Be it during a chat at the pub, a discussion around the dinner table, or a time of national debate, it is widely assumed that an evangelical Christian will never have anything positive to say about same-sex relationships. However, thanks to new comments from a well-known Christian leader, this assumption can no longer be taken for granted.
In a ground-breaking article in this month’s Christianity Magazine, Baptist minister Rev. Steve Chalke – best known as the founder of Christian Charity Oasis – calls on the entire Church to re-examine its attitude toward homosexual people, arguing that the Bible paints a far more inclusive picture than many acknowledge. An extended version of the article has also been published on the Oasis website as part of a new online resource centre designed to facilitate and encourage an open debate on these issues and offer support to people who are struggling.
“I feel both compelled and afraid to write this article” writes Chalke, “Compelled because, in my understanding, the principles of justice, reconciliation and inclusion sit at the very heart of Jesus’ message.
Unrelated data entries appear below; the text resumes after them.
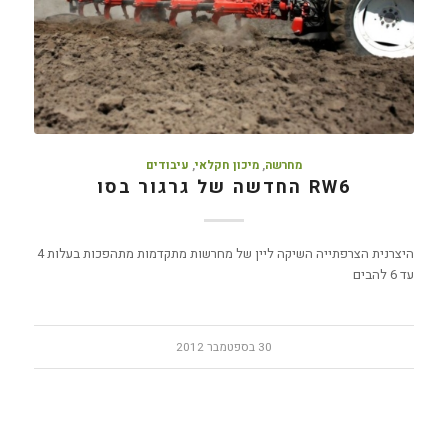
מחרשה
,
מיכון חקלאי
,
עיבודים
RW6 החדשה של גרגור בסו
היצרנית הצרפתייה השיקה ליין של מחרשות מתקדמות מתהפכות בעלות 4
עד 6 להבים
30 בספטמבר 2012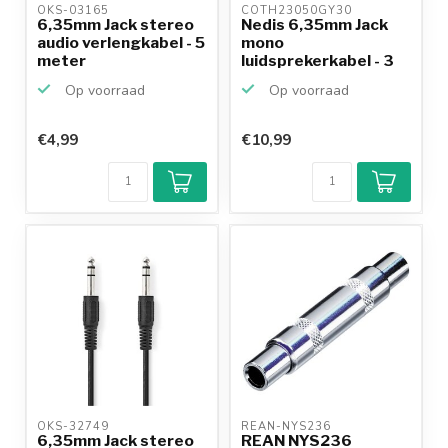
OKS-03165 
COTH23050GY30 
6,35mm Jack stereo
Nedis 6,35mm Jack
audio verlengkabel - 5
mono
meter
luidsprekerkabel - 3
meter
Op voorraad
Op voorraad
€4,99
€10,99
Klantenbeoordeling
9,2/10
Achteraf
betalen mogelijk
10+
jaar
productkennis
OKS-32749 
REAN-NYS236 
6,35mm Jack stereo
REAN NYS236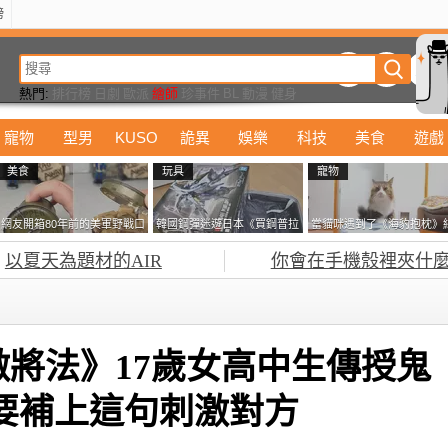
榜
動漫
美食
詭異
娛樂
汽車
電影
遊戲
設計
玩具
潮流
精華
熱門:
排行榜
日劇
歐派
繪師
珍事件
BL
動漫
健身
寵物
型男
KUSO
詭異
娛樂
科技
美食
遊戲
美食
玩具
寵物
網友開箱80年前的美軍野戰口
韓國鋼彈迷遊日本《買鋼普拉
當貓咪遇到了《海豹抱枕》
糧 罐頭本身保存良好，但裡
塞不進行李箱》網友們集思廣
果玩了10天後，海豹一整個
以夏天為題材的AIR
你會在手機殼裡夾什麼
面的味道...
益提供解方了……
鐘笑翻網友
將法》17歲女高中生傳授鬼
要補上這句刺激對方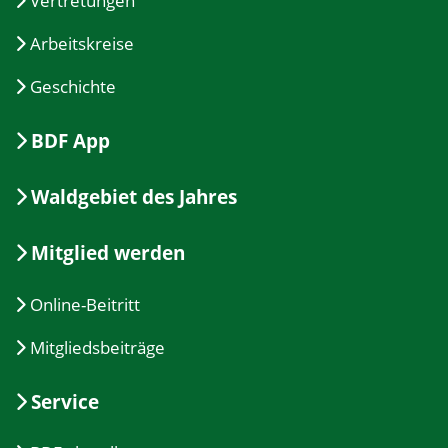
Vertretungen
Arbeitskreise
Geschichte
BDF App
Waldgebiet des Jahres
Mitglied werden
Online-Beitritt
Mitgliedsbeiträge
Service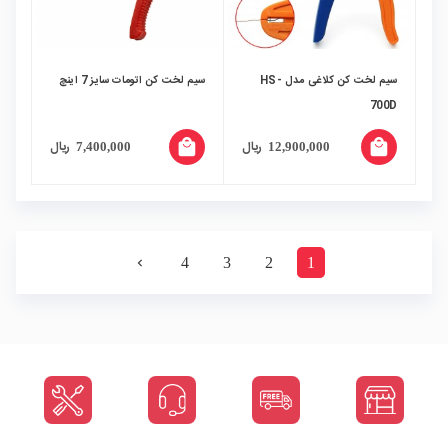
سیم لخت کن کلاغی مدل HS-
سیم لخت کن اتومات سایز 7 اینچ
700D
local_mall
local_mall
ریال
ریال
7,400,000
12,900,000
4
3
2
1
navigate_next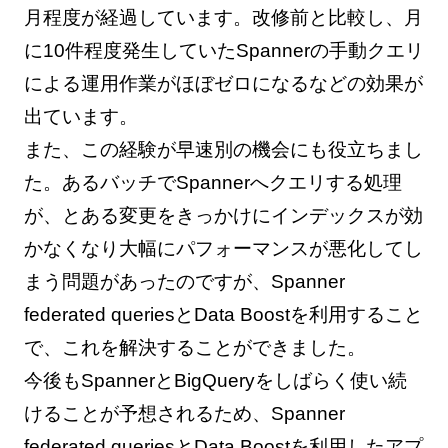
月程度が経過しています。改修前と比較し、月
に10件程度発生していたSpannerの手動クエリ
による運用作業がほぼゼロになるなどの効果が
出ています。
また、この経験が早速別の機会にも役立ちまし
た。あるバッチでSpannerへクエリする処理
が、とある変更をきっかけにインデックスが効
かなくなり大幅にパフォーマンスが悪化してし
まう問題があったのですが、Spanner
federated queriesとData Boostを利用すること
で、これを解決することができました。
今後もSpannerとBigQueryをしばらく使い続
けることが予想されるため、Spanner
federated queriesとData Boostを利用したアプ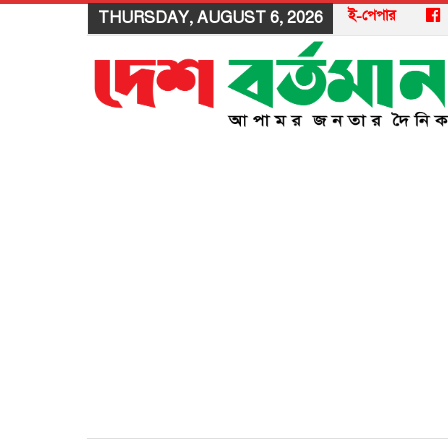
ই-পেপার
THURSDAY, AUGUST 6, 2026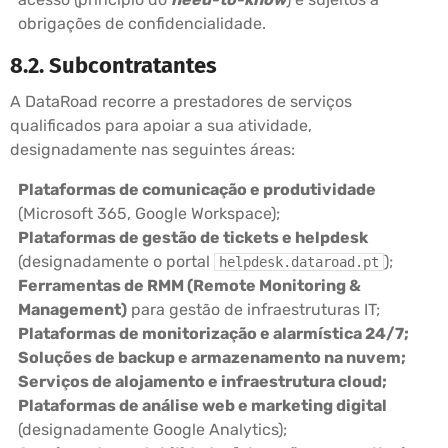
obrigações de confidencialidade.
8.2. Subcontratantes
A DataRoad recorre a prestadores de serviços
qualificados para apoiar a sua atividade,
designadamente nas seguintes áreas:
Plataformas de comunicação e produtividade
(Microsoft 365, Google Workspace);
Plataformas de gestão de tickets e helpdesk
(designadamente o portal
);
helpdesk.dataroad.pt
Ferramentas de RMM (Remote Monitoring &
Management)
para gestão de infraestruturas IT;
Plataformas de monitorização e alarmística 24/7;
Soluções de backup e armazenamento na nuvem;
Serviços de alojamento e infraestrutura cloud;
Plataformas de análise web e marketing digital
(designadamente Google Analytics);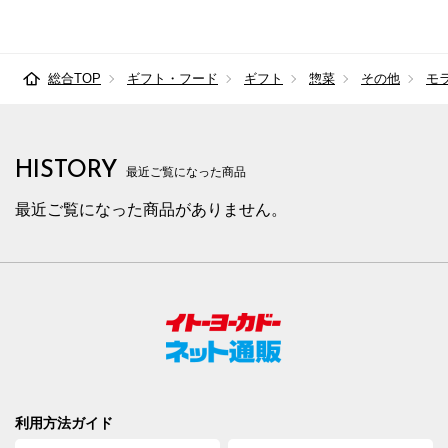
総合TOP
ギフト・フード
ギフト
惣菜
その他
モ
HISTORY
最近ご覧になった商品
最近ご覧になった商品がありません。
利用方法ガイド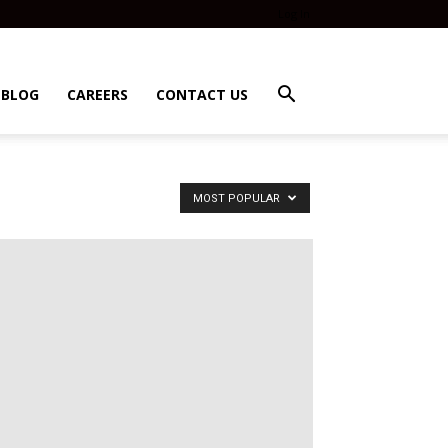
Log In
BLOG
CAREERS
CONTACT US
MOST POPULAR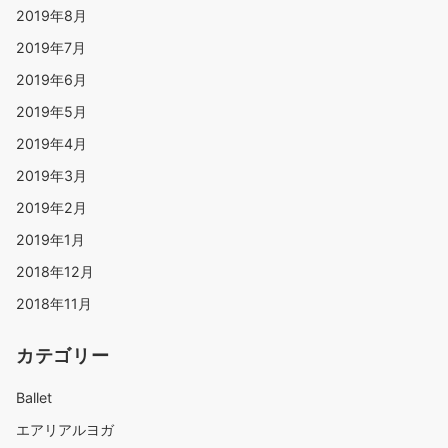
2019年8月
2019年7月
2019年6月
2019年5月
2019年4月
2019年3月
2019年2月
2019年1月
2018年12月
2018年11月
カテゴリー
Ballet
エアリアルヨガ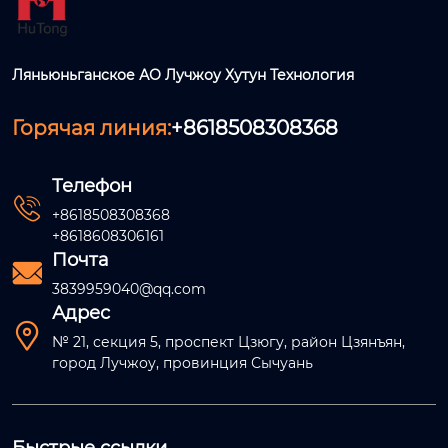
Ляньюньганское АО Лучжоу Хутун Технология
Горячая линия:
+8618508308368
Телефон

+8618508308368
+8618608306161
Почта

3839959040@qq.com
Адрес

№ 21, секция 5, проспект Цзюгу, район Цзянъян,
город Лучжоу, провинция Сычуань
Быстрые ссылки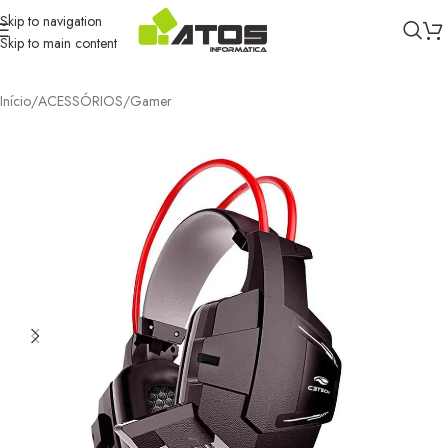
Skip to navigation
Skip to main content
Início
/
ACESSÓRIOS
/
Gamer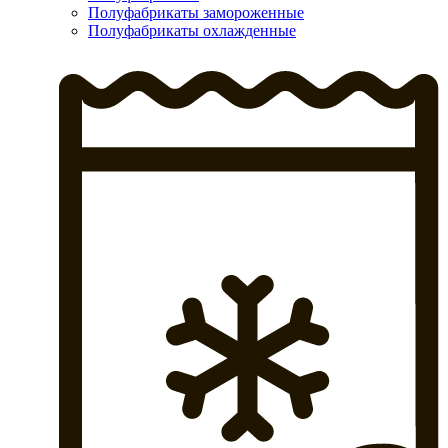
Полуфабрикаты замороженные
Полуфабрикаты охлажденные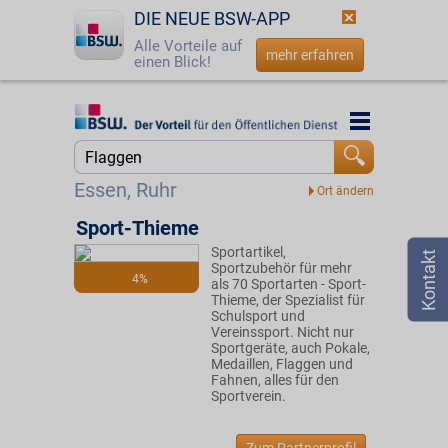
DIE NEUE BSW-APP
Alle Vorteile auf
mehr erfahren
einen Blick!
Startseite
Startseite
Jetzt BSW-Mitglied werden
Suche
Essen, Ruhr
Login
Sport-Thieme
Sportartikel,
☎
0800 - 279 25 82
Sportzubehör für mehr
4%
als 70 Sportarten - Sport-
Thieme, der Spezialist für
Schulsport und
Vereinssport. Nicht nur
Sportgeräte, auch Pokale,
Medaillen, Flaggen und
Fahnen, alles für den
Sportverein.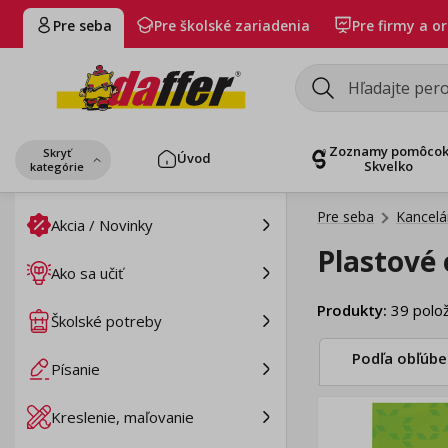
Pre seba
Pre školské zariadenia
Pre firmy a o
Zoznamy pomôco
Skryť
Úvod
Skvelko
kategórie
Pre seba
Kancelá
Akcia / Novinky
Plastové 
Ako sa učiť
Produkty
:
39
polož
Školské potreby
Podľa obľúbe
Písanie
Kreslenie, maľovanie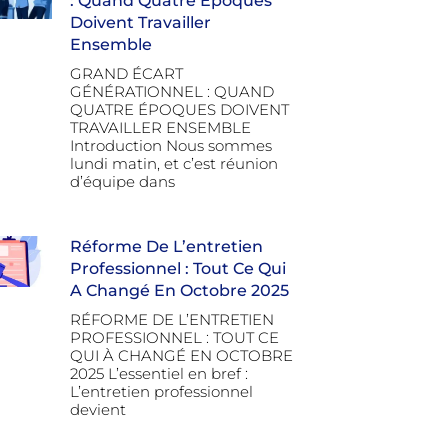
: Quand Quatre Époques
Doivent Travailler
Ensemble
GRAND ÉCART
GÉNÉRATIONNEL : QUAND
QUATRE ÉPOQUES DOIVENT
TRAVAILLER ENSEMBLE
Introduction Nous sommes
lundi matin, et c’est réunion
d’équipe dans
Réforme De L’entretien
Professionnel : Tout Ce Qui
A Changé En Octobre 2025
RÉFORME DE L’ENTRETIEN
PROFESSIONNEL : TOUT CE
QUI À CHANGÉ EN OCTOBRE
2025 L’essentiel en bref :
L’entretien professionnel
devient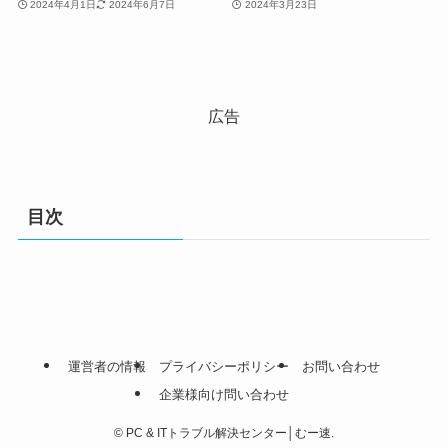
2024年4月1日
2024年6月7日
2024年3月23日
広告
目次
運営者の情報
プライバシーポリシー
お問い合わせ
企業様向け問い合わせ
©
PC & ITトラブル解決センター│むー速.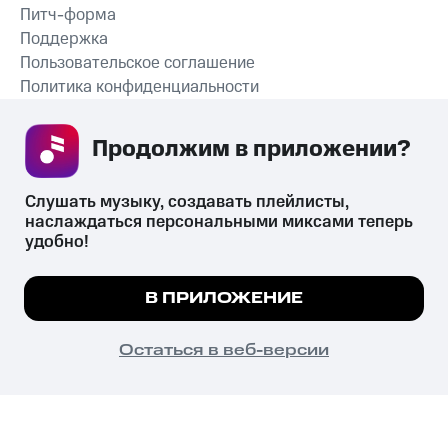
Питч-форма
Поддержка
Пользовательское соглашение
Политика конфиденциальности
Рекомендательные технологии
Продолжим в приложении? 
СКАЧАТЬ ПРИЛОЖЕНИЕ
Слушать музыку, создавать плейлисты, 
наслаждаться персональными миксами теперь 
удобно!
Незаконное потребление наркотических средств,
психотропных веществ, их аналогов причиняет вред здоровью,
Мы используем куки, чтобы на сайте все
В ПРИЛОЖЕНИЕ
их незаконный оборот запрещён и влечёт установленную
работало.
Подробнее
законодательством ответственность.
© 2026 ООО «КИОН».
ПОНЯТНО
Остаться в веб-версии
Все права защищены
18+
Главная
В приложение
Избранное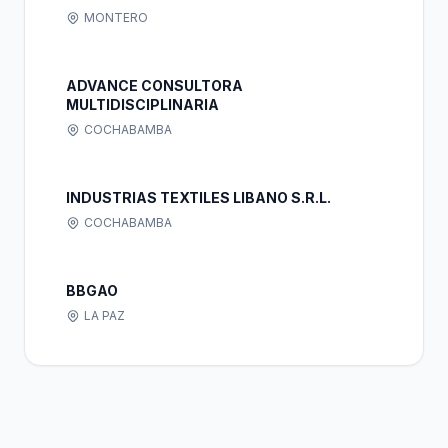
MONTERO
ADVANCE CONSULTORA
MULTIDISCIPLINARIA
COCHABAMBA
INDUSTRIAS TEXTILES LIBANO S.R.L.
COCHABAMBA
BBGAO
LA PAZ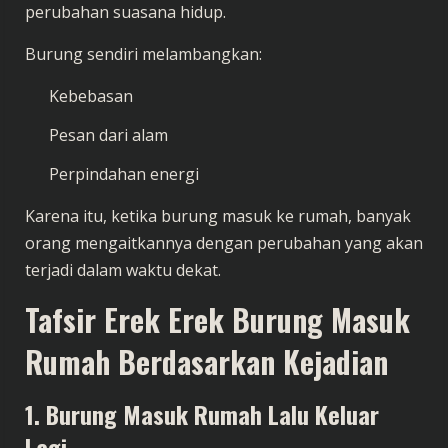
perubahan suasana hidup.
Burung sendiri melambangkan:
Kebebasan
Pesan dari alam
Perpindahan energi
Karena itu, ketika burung masuk ke rumah, banyak
orang mengaitkannya dengan perubahan yang akan
terjadi dalam waktu dekat.
Tafsir Erek Erek Burung Masuk
Rumah Berdasarkan Kejadian
1. Burung Masuk Rumah Lalu Keluar
Lagi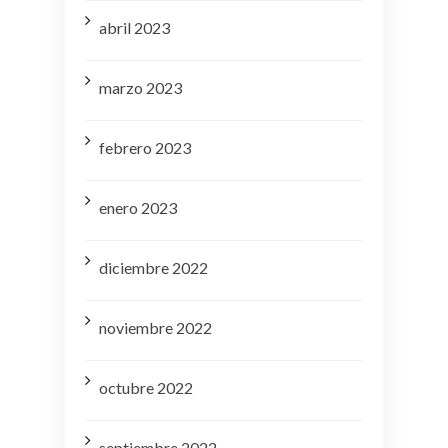
abril 2023
marzo 2023
febrero 2023
enero 2023
diciembre 2022
noviembre 2022
octubre 2022
septiembre 2022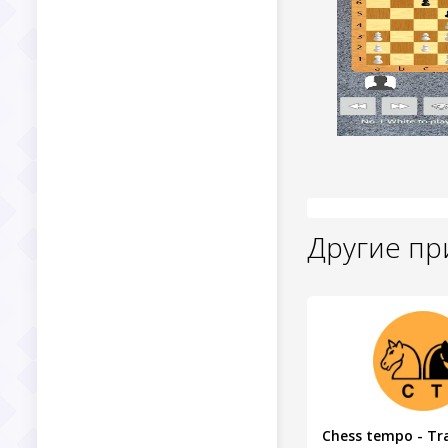
Другие п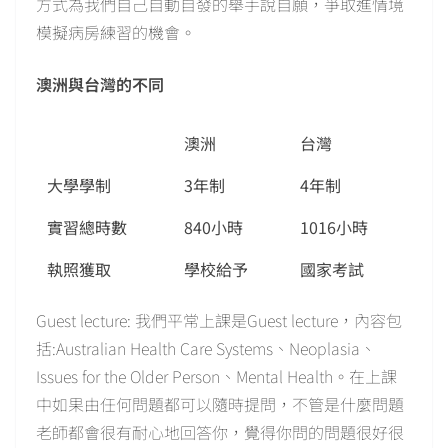
方式為我們自己自動自發的舉手說自願，爭取進情境
模擬病房練習的機會。
澳洲與台灣的不同
澳洲
台灣
大學學制
3年制
4年制
實習總時數
840小時
1016小時
執照獲取
學校給予
國家考試
Guest lecture: 我們平常上課是Guest lecture，內容包
括:Australian Health Care Systems、Neoplasia、
Issues for the Older Person、Mental Health。在上課
中如果由任何問題都可以隨時提問，不管是什麼問題
老師都會很有耐心地回答你，覺得你問的問題很好很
Afraid because I recognise the Bible is understood by many to teach that the practice of homosexuality, in any circumstance, is a sin or ‘less than God’s best’.”
A Matter of Integrity
In the article – entitled ‘A Matter of Integrity’ – Steve uses examples from his personal ministry to illustrate how he has become increasingly aware of the suffering of homosexual people within the Church and alludes to cases where long-term exposure to such negative attitudes have impacted people’s mental and physical health. He also stresses, however, that he has arrived at this view not just through personal opinion and experience, but as part of his growing understanding of the Christian Bible.
“Some will think that I have strayed from scripture – that I am no longer an evangelical” he writes. “However, I have formed my view not out of any disregard for the Bible’s authority, but by way of grappling with it and, through prayerful reflection, seeking to take it seriously.”
“Promiscuity is always damaging and dehumanising. Casual and self-centred expressions of sexuality – homosexual or heterosexual – never reflect God’s faithfulness, grace and self-giving love” says Rev. Chalke. But he argues, “Rather than condemn and exclude, can we dare to create an environment for homosexual people where issues of self-esteem and wellbeing can be talked about; where the virtues of loyalty, respect, interdependence and faithfulness can be nurtured, and where exclusive and permanent same-sex relationships can be supported?”
Steve goes on to question why so many Christians are prepared to dismiss biblical prohibitions regarding women in leadership or scriptural endorsements of the slave trade as ‘cultural’ but regard negative reference to same-sex acts as being of transcultural significance.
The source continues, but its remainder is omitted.